**Work to be completed:**
Every line below should be repeated exactly as written.

------ Excerpted records ------

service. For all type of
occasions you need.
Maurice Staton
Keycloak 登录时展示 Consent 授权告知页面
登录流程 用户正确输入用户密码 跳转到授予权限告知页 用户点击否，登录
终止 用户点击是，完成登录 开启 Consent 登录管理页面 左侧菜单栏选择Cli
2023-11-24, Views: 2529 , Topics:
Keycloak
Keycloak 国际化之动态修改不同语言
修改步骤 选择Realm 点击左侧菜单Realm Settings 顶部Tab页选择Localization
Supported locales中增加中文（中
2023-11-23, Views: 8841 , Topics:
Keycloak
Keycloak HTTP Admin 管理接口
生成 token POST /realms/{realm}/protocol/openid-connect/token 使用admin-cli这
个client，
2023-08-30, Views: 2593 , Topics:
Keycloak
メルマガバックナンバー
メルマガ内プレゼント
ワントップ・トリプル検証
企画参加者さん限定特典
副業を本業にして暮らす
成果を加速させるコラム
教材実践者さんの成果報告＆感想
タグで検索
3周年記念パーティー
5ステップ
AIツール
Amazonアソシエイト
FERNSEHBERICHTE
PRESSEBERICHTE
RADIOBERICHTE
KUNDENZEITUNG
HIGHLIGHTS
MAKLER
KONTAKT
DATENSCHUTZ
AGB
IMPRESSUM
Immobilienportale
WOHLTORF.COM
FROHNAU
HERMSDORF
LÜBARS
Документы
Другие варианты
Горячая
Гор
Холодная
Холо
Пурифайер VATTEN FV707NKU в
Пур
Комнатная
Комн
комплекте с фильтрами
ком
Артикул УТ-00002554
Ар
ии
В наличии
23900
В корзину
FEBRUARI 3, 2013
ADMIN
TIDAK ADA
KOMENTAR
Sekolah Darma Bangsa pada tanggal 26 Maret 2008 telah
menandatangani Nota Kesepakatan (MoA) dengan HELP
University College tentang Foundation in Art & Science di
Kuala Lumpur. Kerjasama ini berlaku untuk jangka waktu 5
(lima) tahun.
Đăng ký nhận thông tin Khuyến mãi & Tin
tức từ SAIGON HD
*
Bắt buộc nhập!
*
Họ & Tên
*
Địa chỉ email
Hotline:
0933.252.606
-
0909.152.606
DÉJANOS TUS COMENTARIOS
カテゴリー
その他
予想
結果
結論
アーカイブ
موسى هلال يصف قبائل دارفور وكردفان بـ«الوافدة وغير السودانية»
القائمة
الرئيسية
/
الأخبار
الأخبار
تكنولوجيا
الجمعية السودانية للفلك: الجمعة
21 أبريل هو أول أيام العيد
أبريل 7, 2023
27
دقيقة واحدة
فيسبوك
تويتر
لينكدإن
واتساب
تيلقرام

------

**Exercise solution:**
service. For all type of
occasions you need.
Maurice Staton
Keycloak 登录时展示 Consent 授权告知页面
登录流程 用户正确输入用户密码 跳转到授予权限告知页 用户点击否，登录
终止 用户点击是，完成登录 开启 Consent 登录管理页面 左侧菜单栏选择Cli
2023-11-24, Views: 2529 , Topics:
Keycloak
Keycloak 国际化之动态修改不同语言
修改步骤 选择Realm 点击左侧菜单Realm Settings 顶部Tab页选择Localization
Supported locales中增加中文（中
2023-11-23, Views: 8841 , Topics:
Keycloak
Keycloak HTTP Admin 管理接口
生成 token POST /realms/{realm}/protocol/openid-connect/token 使用admin-cli这
个client，
2023-08-30, Views: 2593 , Topics:
Keycloak
メルマガバックナンバー
メルマガ内プレゼント
ワントップ・トリプル検証
企画参加者さん限定特典
副業を本業にして暮らす
成果を加速させるコラム
教材実践者さんの成果報告＆感想
タグで検索
3周年記念パーティー
5ステップ
AIツール
Amazonアソシエイト
FERNSEHBERICHTE
PRESSEBERICHTE
RADIOBERICHTE
KUNDENZEITUNG
HIGHLIGHTS
MAKLER
KONTAKT
DATENSCHUTZ
AGB
IMPRESSUM
Immobilienportale
WOHLTORF.COM
FROHNAU
HERMSDORF
LÜBARS
Документы
Другие варианты
Горячая
Гор
Холодная
Холо
Пурифайер VATTEN FV707NKU в
Пур
Комнатная
Комн
комплекте с фильтрами
ком
Артикул УТ-00002554
Ар
ии
В наличии
23900
В корзину
FEBRUARI 3, 2013
ADMIN
TIDAK ADA
KOMENTAR
Sekolah Darma Bangsa pada tanggal 26 Maret 2008 telah
menandatangani Nota Kesepakatan (MoA) dengan HELP
University College tentang Foundation in Art & Science di
Kuala Lumpur. Kerjasama ini berlaku untuk jangka waktu 5
(lima) tahun.
Đăng ký nhận thông tin Khuyến mãi & Tin
tức từ SAIGON HD
*
Bắt buộc nhập!
*
Họ & Tên
*
Địa chỉ email
Hotline:
0933.252.606
-
0909.152.606
DÉJANOS TUS COMENTARIOS
カテゴリー
その他
予想
結果
結論
アーカイブ
موسى هلال يصف قبائل دارفور وكردفان بـ«الوافدة وغير السودانية»
القائمة
الرئيسية
/
الأخبار
الأخبار
تكنولوجيا
الجمعية السودانية للفلك: الجمعة
21 أبريل هو أول أيام العيد
أبريل 7, 2023
27
دقيقة واحدة
فيسبوك
تويتر
لينكدإن
واتساب
تيلقرام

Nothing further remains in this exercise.